The coronavirus pandemic has forced every South African to radically re-assess any plans they may have had for 2020 – but no-one more so than finance minister Tito Mboweni, says accounting group Deloitte.
In a research note on Thursday (18 June), Deloitte noted that Mboweni and members of his team at National Treasury have had to radically revise the budget tabled on 26 February in an unprecedented effort to unlock the funds needed to mitigate the impact of the pandemic.
Among the measures announced by President Cyril Ramaphosa in April, was that the government would provide R500 billion in fiscal support to be directed to Covid-19 priorities.
R130 billion of this was to be “reprioritised” from the February budget. In late May, Mboweni asked parliament to be allowed to table an emergency budget on 24 June.
“This raises several questions, chief among them being the options open to him as he explores further sources of income to finance not only government’s ongoing Covid-19 efforts but other budget priorities temporarily neglected due to the public health emergency,” Deloitte said.
When it comes to raising more revenues via taxes, Mboweni has a limited number of options open to him, Deloitte said.

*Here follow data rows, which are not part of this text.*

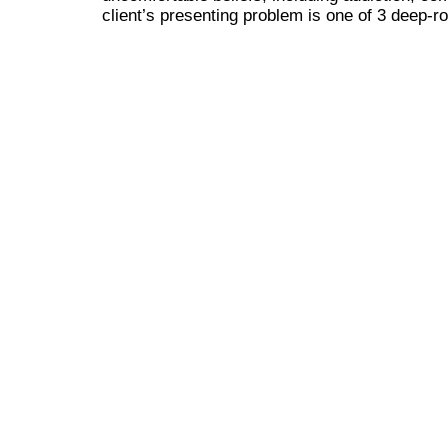
client’s presenting problem is one of 3 deep-ro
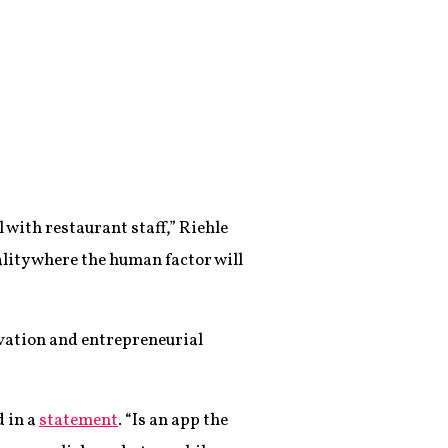
l with restaurant staff,” Riehle
ality where the human factor will
vation and entrepreneurial
d in a
statement
. “Is an app the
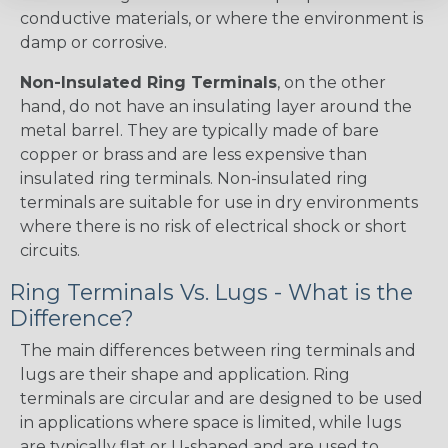
conductive materials, or where the environment is
damp or corrosive.
Non-Insulated Ring Terminals
, on the other
hand, do not have an insulating layer around the
metal barrel. They are typically made of bare
copper or brass and are less expensive than
insulated ring terminals. Non-insulated ring
terminals are suitable for use in dry environments
where there is no risk of electrical shock or short
circuits.
Ring Terminals Vs. Lugs - What is the
Difference?
The main differences between ring terminals and
lugs are their shape and application. Ring
terminals are circular and are designed to be used
in applications where space is limited, while lugs
are typically flat or U-shaped and are used to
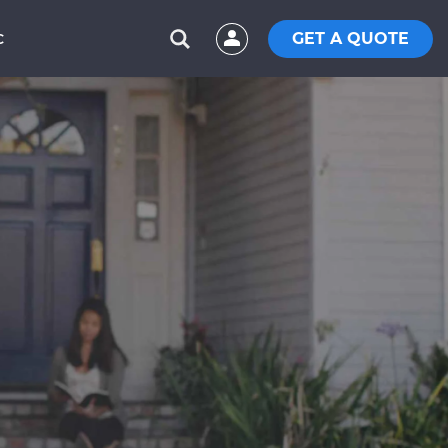
GET A QUOTE
C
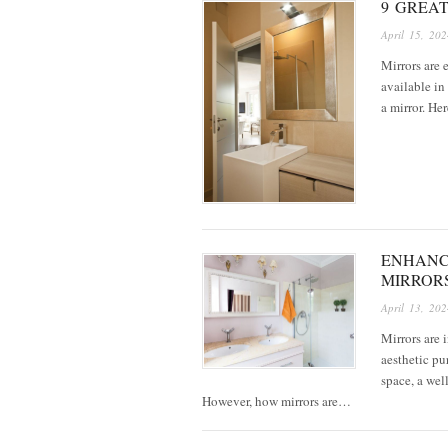
9 GREA
April 15, 202
Mirrors are 
available in
a mirror. He
ENHANC
MIRROR
April 13, 202
Mirrors are 
aesthetic pu
space, a wel
However, how mirrors are…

This includes hiking taxes on individuals, companies or consumers via personal income tax, corporate tax and value-added tax (VAT) increases.

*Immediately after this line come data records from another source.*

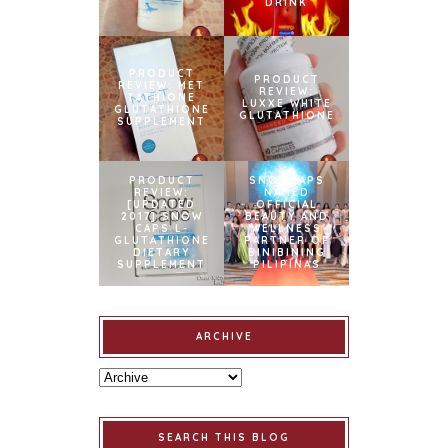
DRINK
PRODUCT
PRODUCT
REVIEW: MET
REVIEW:
TATHIONE
LUXXE WHITE
GLUTATHIONE
GLUTATHIONE
SUPPLEMENT
PRODUCT
SNOWCAPS
REVIEW:
NAMED
[UPDATED
OFFICIAL
2017] SNOW
BEAUTY AND
CAPS L-
WELLNESS
GLUTATHIONE
PARTNER OF
DIETARY
BINIBINING
SUPPLEMENT
PILIPINAS
ARCHIVE
SEARCH THIS BLOG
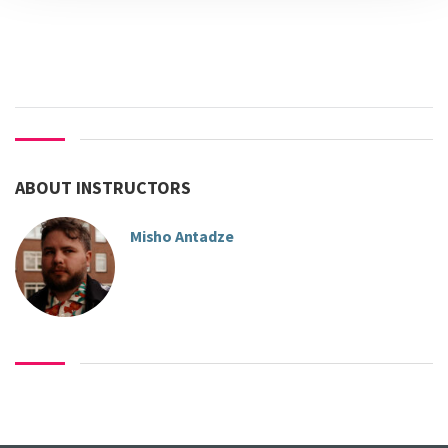
ABOUT INSTRUCTORS
Misho Antadze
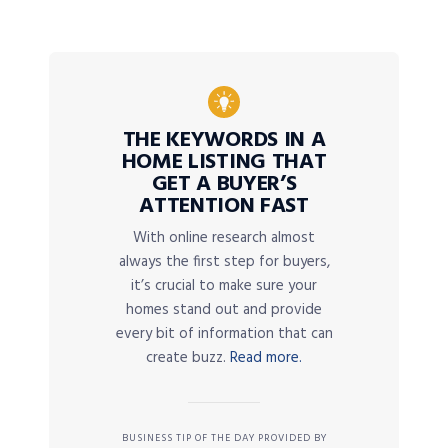
THE KEYWORDS IN A
HOME LISTING THAT
GET A BUYER’S
ATTENTION FAST
With online research almost
always the first step for buyers,
it’s crucial to make sure your
homes stand out and provide
every bit of information that can
create buzz.
Read more.
BUSINESS TIP OF THE DAY PROVIDED BY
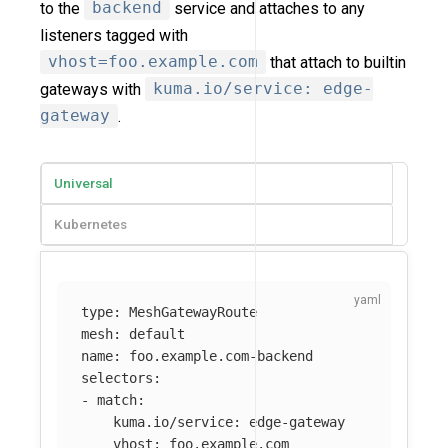
to the
backend
service and attaches to any
listeners tagged with
vhost=foo.example.com
that attach to builtin
gateways with
kuma.io/service: edge-
gateway
.
Universal
Kubernetes
type
:
MeshGatewayRoute
mesh
:
default
name
:
foo.example.com-backend
selectors
:
-
match
:
kuma.io/service
:
edge-gateway
vhost
:
foo.example.com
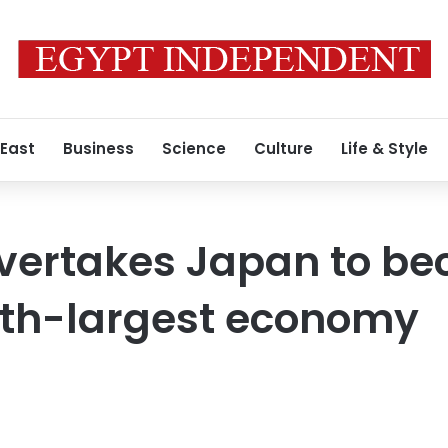
 East
Business
Science
Culture
Life & Style
overtakes Japan to b
rth-largest economy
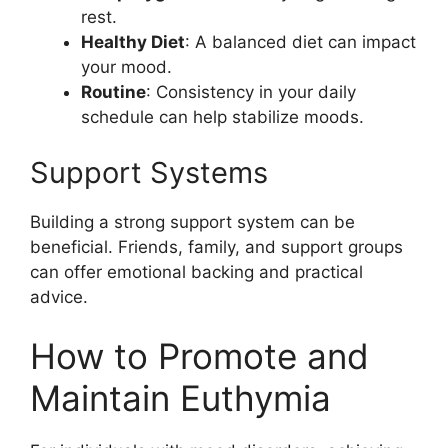
rest.
Healthy Diet
: A balanced diet can impact
your mood.
Routine
: Consistency in your daily
schedule can help stabilize moods.
Support Systems
Building a strong support system can be
beneficial. Friends, family, and support groups
can offer emotional backing and practical
advice.
How to Promote and
Maintain Euthymia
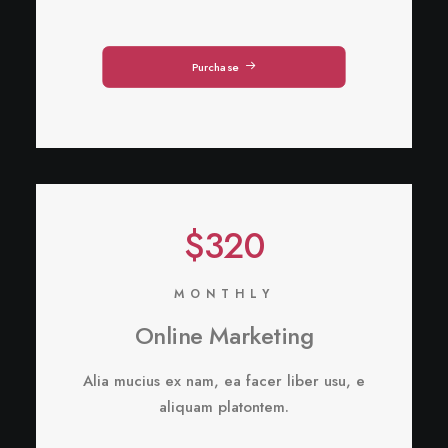
Purchase
$320
MONTHLY
Online Marketing
Alia mucius ex nam, ea facer liber usu, e
aliquam platontem.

“These are all unpalatable at a time when re-starting the stalled economy is probably government’s major priority after protecting the health of its citizens,” the group said.
The single biggest contributor to the tax base is the tax on individuals. There was fairly widespread anticipation at the time of the national budget speech in February that taxes on individuals might be further increased given the country’s dire financial situation.
Deloitte noted that the fact that that did not happen – and that some relief was given, in the form of bracket adjustments, even at the top brackets – came as a surprise to many.
“It seemed to indicate an acceptance by the government that further taxing a tax base which is already under strain was not part of the answer to the country’s problems.”
However, the firm noted that increasing the tax rate for companies is an option. But this is counter-productive for two reasons, it said.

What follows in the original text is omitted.